Designing embodied virtual environments where humans can naturally communicate through verbal and non-verbal channels is a challenging problem. It requires a deep understanding of human communication behaviors and patterns, and sophisticated models that can project this knowledge onto digital avatars. Non-verbal gestures and cues are the dominant channel for conveying information in interpersonal interactions. In this dissertation, we explore sub-problems in the domain of understanding human communication patterns, generating digital avatar behaviors and studying how humans communication patterns vary in digitally embodied environments.
We first present a study comparing group interactions in Virtual Reality and Videoconferencing settings. During interactions, people were able to achieve similar performance across tasks, however their gaze and other nonverbal behavior patterns varied in VR and VC settings. Findings of this study inform how sharing an embodied 3D environment impacts our ways of communicating information. Significant behavioral differences are observed. These include increased activity in videoconference related to maintaining the social connection: more person directed gaze and increased verbal and nonverbal backchannel behavior. Videoconference also had reduced conversational overlap, increased self-adaptor gestures and reduced deictic gestures as compared with embodied VR.

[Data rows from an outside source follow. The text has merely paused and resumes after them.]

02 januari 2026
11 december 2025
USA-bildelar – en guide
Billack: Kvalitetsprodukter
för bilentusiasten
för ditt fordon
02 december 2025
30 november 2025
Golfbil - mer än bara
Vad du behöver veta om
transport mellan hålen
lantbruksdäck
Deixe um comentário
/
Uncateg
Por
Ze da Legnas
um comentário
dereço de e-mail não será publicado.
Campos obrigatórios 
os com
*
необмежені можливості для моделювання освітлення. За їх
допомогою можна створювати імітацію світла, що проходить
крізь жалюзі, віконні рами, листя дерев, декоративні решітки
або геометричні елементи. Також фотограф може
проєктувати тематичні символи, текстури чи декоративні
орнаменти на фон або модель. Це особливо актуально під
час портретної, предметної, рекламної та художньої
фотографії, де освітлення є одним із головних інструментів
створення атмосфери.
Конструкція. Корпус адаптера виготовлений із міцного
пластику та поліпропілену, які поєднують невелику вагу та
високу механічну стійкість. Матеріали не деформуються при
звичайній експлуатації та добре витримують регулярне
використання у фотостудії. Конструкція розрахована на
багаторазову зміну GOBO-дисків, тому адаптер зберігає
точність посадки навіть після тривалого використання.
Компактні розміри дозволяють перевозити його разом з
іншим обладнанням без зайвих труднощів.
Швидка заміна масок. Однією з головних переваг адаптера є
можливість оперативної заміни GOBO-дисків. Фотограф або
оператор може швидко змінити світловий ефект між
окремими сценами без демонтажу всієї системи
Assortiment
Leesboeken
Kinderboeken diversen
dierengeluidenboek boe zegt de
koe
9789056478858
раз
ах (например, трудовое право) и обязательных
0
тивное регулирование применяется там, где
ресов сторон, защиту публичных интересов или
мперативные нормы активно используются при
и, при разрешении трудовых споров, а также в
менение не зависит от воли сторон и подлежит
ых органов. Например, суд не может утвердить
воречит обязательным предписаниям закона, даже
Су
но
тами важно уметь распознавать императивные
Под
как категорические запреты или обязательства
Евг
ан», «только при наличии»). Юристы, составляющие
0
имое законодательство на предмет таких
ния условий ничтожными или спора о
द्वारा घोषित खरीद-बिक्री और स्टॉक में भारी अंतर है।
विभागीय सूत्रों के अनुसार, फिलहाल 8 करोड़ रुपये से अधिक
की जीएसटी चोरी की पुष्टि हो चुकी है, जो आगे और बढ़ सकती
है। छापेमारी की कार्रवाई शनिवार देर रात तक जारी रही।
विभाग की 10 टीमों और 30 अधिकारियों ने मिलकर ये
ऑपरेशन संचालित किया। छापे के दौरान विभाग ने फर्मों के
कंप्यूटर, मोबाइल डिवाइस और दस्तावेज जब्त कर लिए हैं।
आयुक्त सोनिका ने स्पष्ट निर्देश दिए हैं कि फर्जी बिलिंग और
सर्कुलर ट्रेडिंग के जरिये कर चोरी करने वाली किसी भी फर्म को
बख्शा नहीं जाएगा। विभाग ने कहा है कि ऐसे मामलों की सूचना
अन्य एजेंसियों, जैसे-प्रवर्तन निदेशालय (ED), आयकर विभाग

We then explore the design of a pedagogical virtual agent, that takes students through a discovery-based learning environment, the Mathematical Imagery Trainer for Proportionality (MITp). The agent helps foster insights about concepts of ratios and proportions by helping students through well crafted set of tutorials. It is a challenging task for agent technology as the amount of concrete feedback from the learner is very limited, here restricted to the location of two markers on the screen. A Dynamic Decision Network is used to automatically determine agent behavior, based on a deep understanding of the tutorial protocol. A pilot evaluation showed that all participants developed movement schemes supporting proto-proportional reasoning. They were also able to provide verbal proto-proportional expressions for one of the taught strategies.
As a sub-problem in understanding gesture based human communication, we also explore the Sign Language Recognition (SLR) problem. Isolated Sign Language Recognition (ISLR) is an important constituent task in developing SLR systems in which videos of individual, word-level signs are correctly identified. We develop a novel model for ISLR based on a unique G3D-Attend module that further uses spatial, temporal and channel self-attentions to contextualize aggregated spatial and temporal dependencies. We augment the datasets with 2D and 3D skeleton data, which is used along with RGB data in an ensemble-based approach to achieve state-of-the-art recognition rates. We then extend the approach to create weak sign spotting labels. Spotting involves identifying individual signs in multi-sign sentences and is a significantly more difficult task due to co-articulation effects, differences in signing speeds and the influence of contextual information on sign production. Generating sign labels in continuous domain manually is a laborious task, and this approach can provide a set of labels that can then be used to provide weak supervision for future machine learning applications.